Picture book of the day: falling for the great, tricky Mel Fell

Mel Fell, illustrated and written by Corey R. Tabor, published by Balzer + Bray (an imprint of HarperCollins), ISBN: 978-0062878014.

The first thing you notice is that you have to hold the book horizontally, perfect for a gem about a baby kingfisher named Mel about to take flight for the first time but then plummeting through the air. And the second thing you notice is how instantly lovable and funny Mel Fell is. Award-winning illustrator/author Corey R. Tabor delivers a delightful, tricky, surprising, inventive (and dare I say it, even inspirational) romp that won me over the moment I first read it, and feels magical every time I revisit it. Tabor serves up a clever surprise halfway through, not only in narrative terms, but in terms of book design. But no worries, this review will be spoiler-free in that regard. I cannot wait to read this in a storytime that includes The Very Impatient Caterpillar and Bear Came Along, two other recent comic delights that make listeners chuckle and say “whoa” at the same time.

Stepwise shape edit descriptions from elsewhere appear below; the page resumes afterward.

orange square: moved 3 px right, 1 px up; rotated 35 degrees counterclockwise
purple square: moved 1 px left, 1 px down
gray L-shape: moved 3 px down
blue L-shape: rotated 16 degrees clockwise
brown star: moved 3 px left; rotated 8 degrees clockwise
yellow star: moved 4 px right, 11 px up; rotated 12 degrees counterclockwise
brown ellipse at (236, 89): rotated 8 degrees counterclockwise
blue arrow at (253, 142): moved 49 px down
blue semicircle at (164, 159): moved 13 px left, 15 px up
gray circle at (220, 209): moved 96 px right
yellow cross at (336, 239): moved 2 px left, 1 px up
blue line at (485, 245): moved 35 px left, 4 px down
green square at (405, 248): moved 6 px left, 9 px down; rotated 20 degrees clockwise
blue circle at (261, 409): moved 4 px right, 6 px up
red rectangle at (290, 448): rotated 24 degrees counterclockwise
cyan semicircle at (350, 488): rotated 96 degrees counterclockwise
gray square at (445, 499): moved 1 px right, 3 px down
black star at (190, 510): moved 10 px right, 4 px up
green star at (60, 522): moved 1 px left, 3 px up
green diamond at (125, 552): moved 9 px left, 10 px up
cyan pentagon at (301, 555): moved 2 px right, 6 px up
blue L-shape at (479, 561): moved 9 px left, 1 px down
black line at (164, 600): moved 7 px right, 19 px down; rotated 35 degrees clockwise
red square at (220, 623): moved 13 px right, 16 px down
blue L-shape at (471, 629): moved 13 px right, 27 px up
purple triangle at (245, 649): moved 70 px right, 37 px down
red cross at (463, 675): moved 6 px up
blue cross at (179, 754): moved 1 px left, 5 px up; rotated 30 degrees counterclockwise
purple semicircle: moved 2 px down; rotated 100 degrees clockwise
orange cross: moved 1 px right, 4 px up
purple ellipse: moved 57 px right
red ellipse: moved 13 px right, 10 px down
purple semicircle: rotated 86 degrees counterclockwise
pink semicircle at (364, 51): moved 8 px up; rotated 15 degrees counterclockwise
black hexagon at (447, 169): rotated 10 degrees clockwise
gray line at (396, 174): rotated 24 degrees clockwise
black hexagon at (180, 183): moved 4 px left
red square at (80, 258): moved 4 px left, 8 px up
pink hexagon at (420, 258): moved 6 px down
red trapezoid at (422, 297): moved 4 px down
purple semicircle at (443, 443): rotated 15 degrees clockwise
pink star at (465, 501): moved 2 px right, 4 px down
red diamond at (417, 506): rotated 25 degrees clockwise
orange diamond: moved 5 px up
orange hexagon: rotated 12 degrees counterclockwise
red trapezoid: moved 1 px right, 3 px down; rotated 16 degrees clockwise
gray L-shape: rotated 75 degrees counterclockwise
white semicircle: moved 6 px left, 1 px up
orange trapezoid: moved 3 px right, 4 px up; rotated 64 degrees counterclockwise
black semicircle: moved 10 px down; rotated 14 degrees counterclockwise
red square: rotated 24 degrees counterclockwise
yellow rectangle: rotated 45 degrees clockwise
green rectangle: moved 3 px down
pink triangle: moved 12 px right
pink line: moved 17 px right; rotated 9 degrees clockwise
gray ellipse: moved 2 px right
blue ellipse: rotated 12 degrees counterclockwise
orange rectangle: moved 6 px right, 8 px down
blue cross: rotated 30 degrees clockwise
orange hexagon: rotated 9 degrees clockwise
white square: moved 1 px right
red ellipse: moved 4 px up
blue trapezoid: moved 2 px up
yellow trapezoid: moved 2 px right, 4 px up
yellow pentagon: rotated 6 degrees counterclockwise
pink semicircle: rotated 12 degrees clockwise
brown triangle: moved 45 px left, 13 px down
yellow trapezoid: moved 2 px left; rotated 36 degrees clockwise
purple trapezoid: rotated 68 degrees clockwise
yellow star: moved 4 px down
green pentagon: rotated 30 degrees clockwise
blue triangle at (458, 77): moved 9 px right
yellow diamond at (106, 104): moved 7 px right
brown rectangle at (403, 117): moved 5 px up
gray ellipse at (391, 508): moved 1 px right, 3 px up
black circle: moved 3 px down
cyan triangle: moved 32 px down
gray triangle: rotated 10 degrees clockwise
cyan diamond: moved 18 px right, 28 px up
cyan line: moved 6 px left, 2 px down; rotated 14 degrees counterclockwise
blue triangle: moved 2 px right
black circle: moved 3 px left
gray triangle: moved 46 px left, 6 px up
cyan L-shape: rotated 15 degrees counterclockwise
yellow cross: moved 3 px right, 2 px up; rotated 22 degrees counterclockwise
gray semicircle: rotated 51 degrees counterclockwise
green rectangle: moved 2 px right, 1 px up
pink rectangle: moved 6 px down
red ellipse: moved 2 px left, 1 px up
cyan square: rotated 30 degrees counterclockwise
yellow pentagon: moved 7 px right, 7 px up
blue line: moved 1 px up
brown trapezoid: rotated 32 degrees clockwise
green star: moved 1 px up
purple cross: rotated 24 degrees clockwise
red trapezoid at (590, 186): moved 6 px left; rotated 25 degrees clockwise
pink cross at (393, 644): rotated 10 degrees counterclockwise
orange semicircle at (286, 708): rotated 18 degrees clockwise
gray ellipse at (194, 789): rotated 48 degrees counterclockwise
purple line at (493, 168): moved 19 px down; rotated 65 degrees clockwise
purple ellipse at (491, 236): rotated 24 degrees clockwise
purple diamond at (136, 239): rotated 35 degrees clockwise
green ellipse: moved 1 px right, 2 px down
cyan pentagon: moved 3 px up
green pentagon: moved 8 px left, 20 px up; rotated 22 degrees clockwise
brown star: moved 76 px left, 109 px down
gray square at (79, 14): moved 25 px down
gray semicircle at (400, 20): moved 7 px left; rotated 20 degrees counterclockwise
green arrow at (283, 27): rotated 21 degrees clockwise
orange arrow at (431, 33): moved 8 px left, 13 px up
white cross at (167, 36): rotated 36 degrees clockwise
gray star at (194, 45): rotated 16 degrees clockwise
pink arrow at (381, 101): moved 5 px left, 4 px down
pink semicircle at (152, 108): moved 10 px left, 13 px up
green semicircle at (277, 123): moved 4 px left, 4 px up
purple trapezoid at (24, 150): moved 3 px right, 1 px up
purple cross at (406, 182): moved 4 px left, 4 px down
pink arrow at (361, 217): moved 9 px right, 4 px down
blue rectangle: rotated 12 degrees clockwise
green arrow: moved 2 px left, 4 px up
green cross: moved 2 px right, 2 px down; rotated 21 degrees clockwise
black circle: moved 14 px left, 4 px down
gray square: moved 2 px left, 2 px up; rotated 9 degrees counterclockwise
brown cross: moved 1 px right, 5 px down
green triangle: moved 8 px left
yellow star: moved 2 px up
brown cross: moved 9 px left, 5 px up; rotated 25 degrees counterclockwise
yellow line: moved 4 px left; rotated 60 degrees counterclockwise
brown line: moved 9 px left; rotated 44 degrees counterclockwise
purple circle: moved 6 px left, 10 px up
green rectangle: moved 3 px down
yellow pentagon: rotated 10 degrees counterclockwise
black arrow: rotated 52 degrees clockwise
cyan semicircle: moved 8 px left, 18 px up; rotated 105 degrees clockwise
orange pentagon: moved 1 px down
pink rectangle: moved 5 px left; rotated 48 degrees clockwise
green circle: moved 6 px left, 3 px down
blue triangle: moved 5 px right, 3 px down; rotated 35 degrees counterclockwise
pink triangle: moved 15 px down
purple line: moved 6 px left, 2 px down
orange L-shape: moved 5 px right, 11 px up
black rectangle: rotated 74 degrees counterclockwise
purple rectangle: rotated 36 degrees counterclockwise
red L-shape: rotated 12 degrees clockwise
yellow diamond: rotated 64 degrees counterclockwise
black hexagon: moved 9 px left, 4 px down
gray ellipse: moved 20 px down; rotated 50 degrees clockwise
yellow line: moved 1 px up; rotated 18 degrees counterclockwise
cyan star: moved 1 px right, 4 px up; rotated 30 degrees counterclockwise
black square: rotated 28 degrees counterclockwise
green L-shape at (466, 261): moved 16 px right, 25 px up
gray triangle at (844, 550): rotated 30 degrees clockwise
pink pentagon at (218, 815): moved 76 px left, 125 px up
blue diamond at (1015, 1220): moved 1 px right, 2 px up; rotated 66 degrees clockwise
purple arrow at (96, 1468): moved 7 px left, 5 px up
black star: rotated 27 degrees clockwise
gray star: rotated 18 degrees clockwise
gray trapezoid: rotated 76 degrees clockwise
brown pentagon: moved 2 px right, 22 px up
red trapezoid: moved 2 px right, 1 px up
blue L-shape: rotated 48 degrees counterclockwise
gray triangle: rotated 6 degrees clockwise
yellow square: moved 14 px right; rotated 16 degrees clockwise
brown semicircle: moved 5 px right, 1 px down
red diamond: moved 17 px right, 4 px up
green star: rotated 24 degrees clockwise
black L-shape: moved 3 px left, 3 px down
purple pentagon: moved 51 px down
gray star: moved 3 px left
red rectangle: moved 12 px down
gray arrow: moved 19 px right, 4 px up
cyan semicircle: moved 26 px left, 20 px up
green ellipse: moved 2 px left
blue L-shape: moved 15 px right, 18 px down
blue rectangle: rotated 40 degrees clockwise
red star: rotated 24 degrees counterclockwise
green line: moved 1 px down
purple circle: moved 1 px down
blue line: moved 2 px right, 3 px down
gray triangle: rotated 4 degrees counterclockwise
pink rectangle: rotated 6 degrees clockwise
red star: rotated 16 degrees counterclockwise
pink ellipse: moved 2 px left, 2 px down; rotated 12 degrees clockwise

As mentioned, Mel Fell stars a brave young bird ready, it seems, to take to the sky. However, Mel startles everyone by diving down, down, down past a tree. A bunch of hilarious supporting characters populate this tree, commenting on Mel’s descent, concerned about her fate. Squirrels, owls and owlets, ants, a spider trapping a fly, bees, even…a….snail. They try to save the seemingly doomed winged little one. Tabor’s text bounces with action-packed urgency. Comical comments from the spectators punctuate the action.

But what is truly striking about Mel Fell: the absolutely fabulous art. Tabor used pencil, colored pencil, and acrylic paint, and then assembled the illustrations digitally. Mel and her co-stars possess hilarious expressions and body language. I really really love the squirrels’ acrobatics. Mel emerges as a protagonist we all want to cheer the moment we first see her. That look of determination. And yet that seeming recklessness that makes readers want to shout “look out Mel!”. But there is a beauty to this art as well. Tabor adds impressive textures to his depiction of this woodland world. The book feels thoughtfully conceived; every image resonates. So yes, it’s funny, very funny, and made with absolute care. Mel Fell will easily make my best of the year list.